《泪》っていうモノ
『……』
そう言えば、……と、僕はふと思い出す。
子ギツネたちが話しているところを、僕は見たことがない。
もしかしたら、言葉が分からないのかな?
……………………?
『……じゃあ、僕は何で話せるの?』
ぽつりとそう呟いてみる。
でも、……答えは分からない。誰も答えてくれない。だって誰もいないから……。
僕は、耳を伏せて鼻を鳴らす。
……誰もいない。
……違う。誰もいないわけじゃない。
僕の傍にだけ誰もいない。
『……うっ』
目頭が熱くなって、ひどく悲しくなった。
本当なら今、《泪》って言うものが溢れてくるはずなんだろなって思った。
だけど《泪》すら出てこない。
自分の感情にすら、見放されたような、そんな気持ちになった。
胸いっぱいのこの気持ちを、泪で外に吐き出すことが出来たのなら、僕は少しは楽になるかも知れないのに。
『……』
だけどそれは、到底無理な話。
そどうやったら泣けるのか? なんて、そんなの知らないんだから……。
『うぅ……っ』
苦しい。
苦しくて悲しくて、仕方がない。
せめて声だけでもと、僕はむせび泣く。
一度泣き出すと、堰を切ったかのように、あとから後から嗚咽が漏れてきた。
けれどそれでも、泪はどうしたって出てこない。
《嗚咽》だけが漏れた……。
《泪》というものを、僕は知っている。
なんで知っているんだろう?
僕の出すことの出来ない《泪》。
生まれたばかりで、見たことも聞いたこともないはずなのに、何故だか知っている《泪》。
『……変なの』
けれど悲しくて寂しくて、どうしようもない時に、その泪を出せば、楽になるのだということも知っていて、だから僕は、その《泪》を出してみたくって仕方がない。
けれどどんなに頑張っても、その泪は出てこない。
出てこないから、僕のこの寂しさも悲しさも、全部心の中に押し留まっていて、心の中から流れ出て行ってくれないんだ。
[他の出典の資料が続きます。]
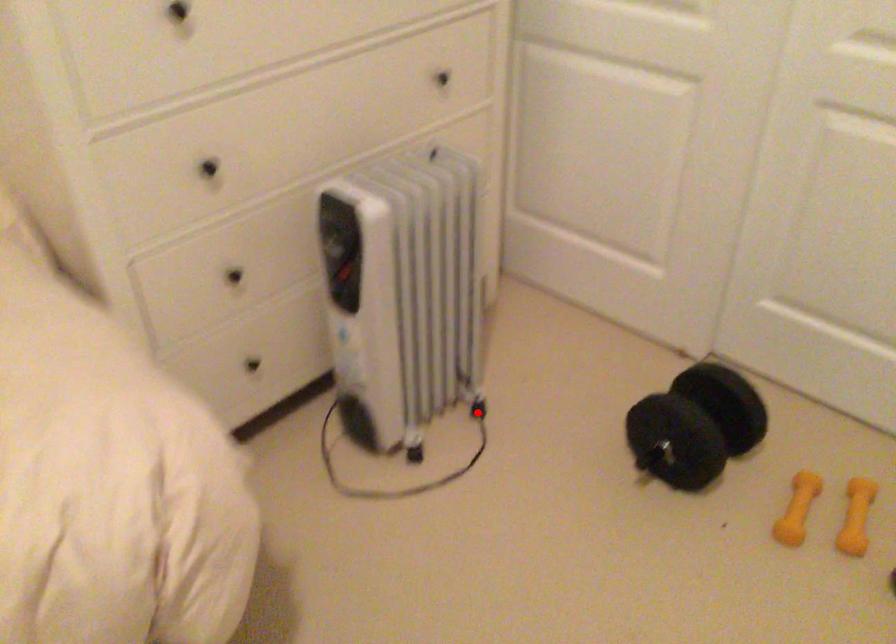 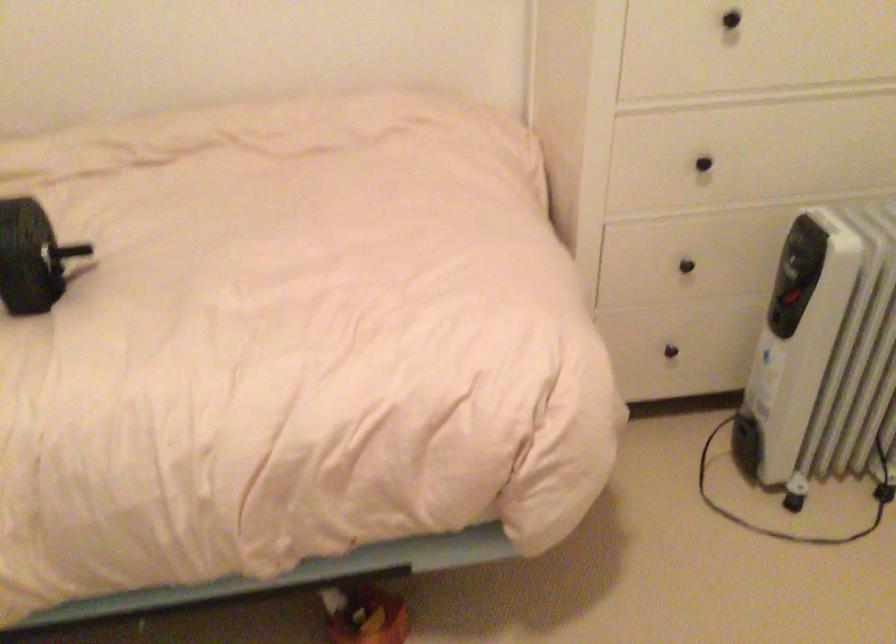 Question: I am providing you with two images of the same scene from different viewpoints. Given a red point in image1, look at the same physical point in image2. Is it:

Choices:
 (A) Closer to the viewpoint
 (B) Farther from the viewpoint

Answer: (A) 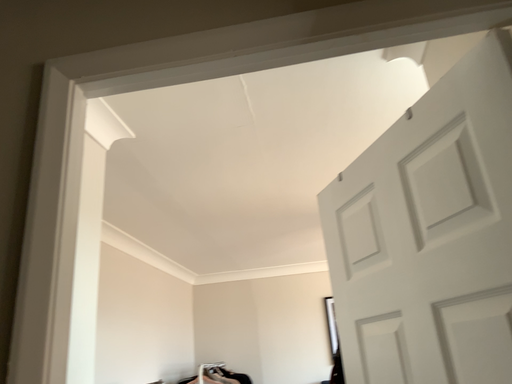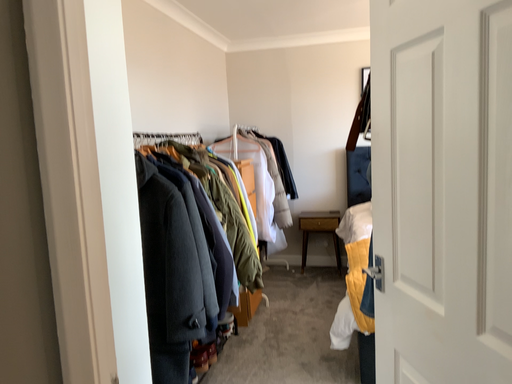 Question: How did the camera likely rotate when shooting the video?

Choices:
 (A) rotated downward
 (B) rotated upward

Answer: (A) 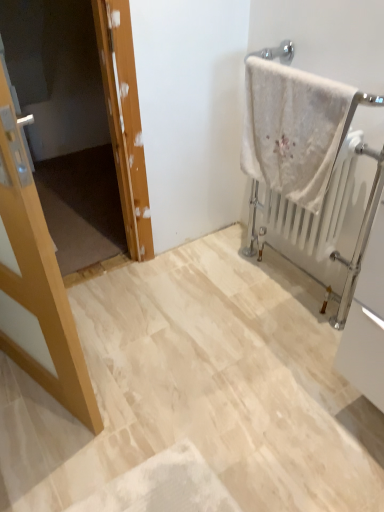 Locate an element on the screen. The image size is (384, 512). vacant space underneath light wood door at left (from a real-world perspective) is located at coordinates (35, 388). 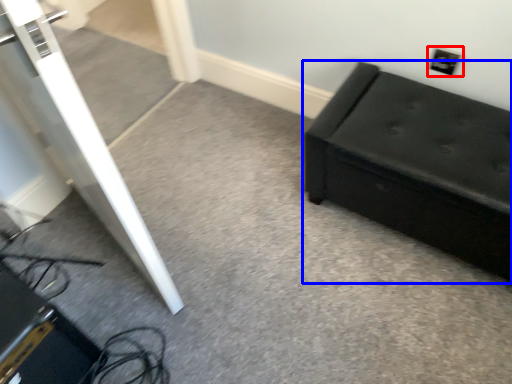 Question: Which point is further to the camera, electric outlet (highlighted by a red box) or furniture (highlighted by a blue box)?

Choices:
 (A) electric outlet
 (B) furniture

Answer: (A) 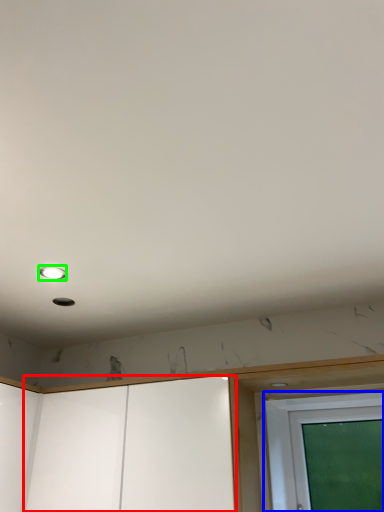 Question: Which object is the closest to the screen door (highlighted by a red box)? Choose among these: screen door (highlighted by a blue box) or droplight (highlighted by a green box).

Choices:
 (A) screen door
 (B) droplight

Answer: (A) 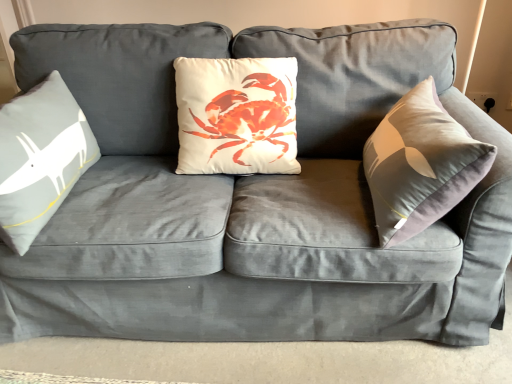 Find the location of a particular element. Image resolution: width=512 pixels, height=384 pixels. white matte pillow at left is located at coordinates (40, 158).

Describe the element at coordinates (40, 158) in the screenshot. I see `white matte pillow at left` at that location.

What are the coordinates of `white matte pillow at left` in the screenshot? It's located at pos(40,158). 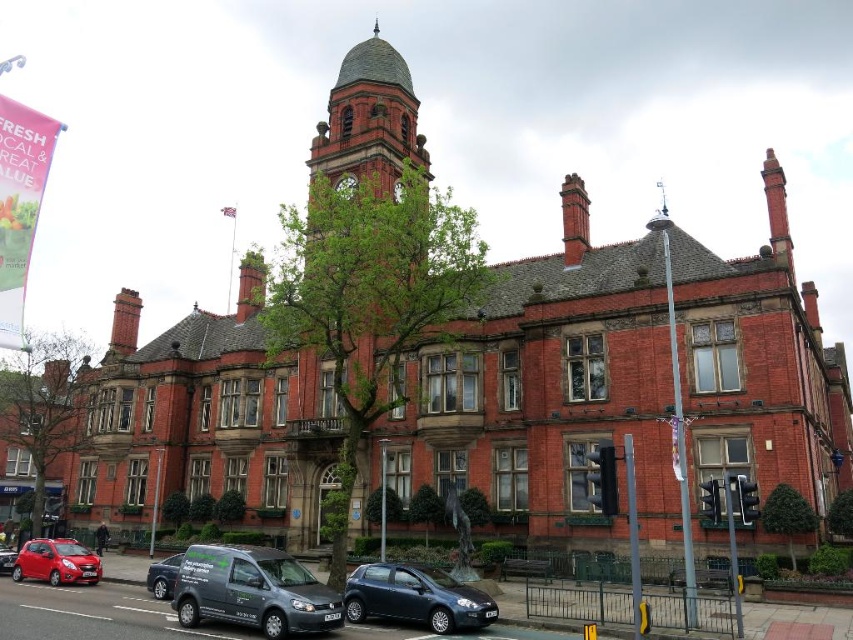 Question: Does metallic blue hatchback at lower center have a smaller size compared to shiny red car at lower left?

Choices:
 (A) yes
 (B) no

Answer: (A)

Question: Does red brick clock tower at center have a lesser width compared to metallic blue hatchback at lower center?

Choices:
 (A) no
 (B) yes

Answer: (A)

Question: Does red brick clock tower at center appear on the right side of metallic blue hatchback at lower center?

Choices:
 (A) no
 (B) yes

Answer: (A)

Question: Which object is the closest to the shiny red car at lower left?

Choices:
 (A) metallic blue hatchback at lower center
 (B) red brick clock tower at center
 (C) matte black van at lower left

Answer: (C)

Question: Based on their relative distances, which object is farther from the shiny red car at lower left?

Choices:
 (A) matte red car at lower left
 (B) matte gray van at lower center

Answer: (B)

Question: Which object is the closest to the matte red car at lower left?

Choices:
 (A) red brick clock tower at center
 (B) shiny red car at lower left
 (C) metallic blue hatchback at lower center
 (D) matte black van at lower left

Answer: (B) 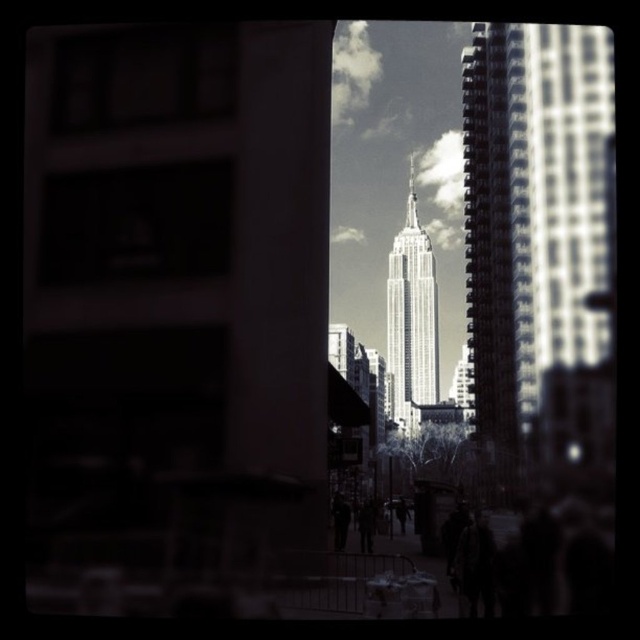 Is white glass tower at center further to camera compared to dark clothing at center?

Yes.

Measure the distance between point (419, 260) and camera.

Point (419, 260) is 354.88 meters from camera.

Which is behind, point (412, 376) or point (404, 508)?

The point (412, 376) is behind.

This screenshot has width=640, height=640. What are the coordinates of `white glass tower at center` in the screenshot? It's located at (412, 321).

Which of these two, dark brown leather jacket at lower center or dark fabric coat at center, stands shorter?

Standing shorter between the two is dark fabric coat at center.

Based on the photo, who is more forward, (484, 544) or (337, 545)?

Point (484, 544) is more forward.

What are the coordinates of `dark brown leather jacket at lower center` in the screenshot? It's located at (476, 564).

Between point (570, 179) and point (358, 518), which one is positioned behind?

Point (570, 179)

Can you confirm if smooth glass skyscraper at center is wider than dark gray pants at center?

Correct, the width of smooth glass skyscraper at center exceeds that of dark gray pants at center.

This screenshot has height=640, width=640. I want to click on smooth glass skyscraper at center, so click(x=532, y=218). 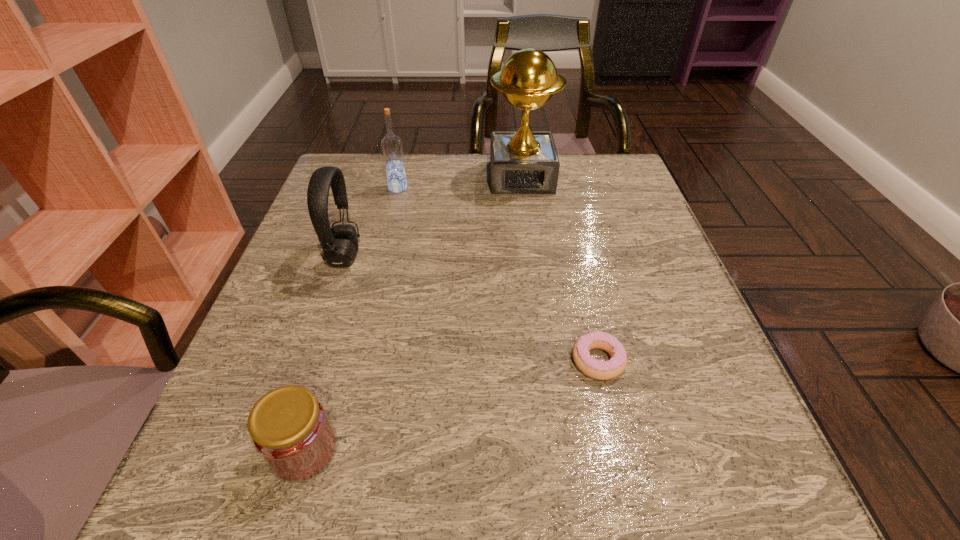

《寂しさ》は、ずっと心の奥深くに居座って、僕を支配する。
『あぁ……うぐ、うぐ……』
声だけが、虚しく響く。
寂しさを心の中に押し込めながら、僕は思う。
誰かを探そう。
きっと見つけよう。
僕を怖がらない誰かを……。
きっとどこかに、いるはずだから──。
『……』
僕は一人、ひとしきり泣くと、炎を吐いた。
青いその炎は、悲しげに光る。
ピョン……と、その炎に乗ると、僕は跳ねるように駆け出した。
──この森の中には、もういない……!
ゴシゴシと、顔を前足で拭いた。
けれどやっぱり泪は、出ていない。
虚しくなって、ぺろりとその前足を舐める。
きっといつか、泣くことの出来る日が来るだろうか?
それともずっと、泪を流すことは出来ないのだろうか?
出来ることなら、泣いてみたい。
泣くことが出来た時、僕にも仲間が出来るような、そんな気がした。
僕は決心する!
よしっ! 僕は、僕を怖がらないヤツを探すぞ! 絶対探してみせる! いつまでも、泣いてなんかいられない!
そう心に強く思って、僕は空を思いっきり蹴りあげた。
──ビュン……!
青い炎が火花を撒き散らし、辺りが淡く光った。
僕の耳元で、風がびゅうびゅう音を立てて、通り過ぎて行く。
白くて太いふわふわのしっぽが、僕の動きに合わせて、たなびいた。
いつの間にか、僕が生まれたときに降っていた雪は、
降らなくなっていた。
雪は、少しずつ少しずつ溶けていき、
あたたかい春の風が、吹き始めている。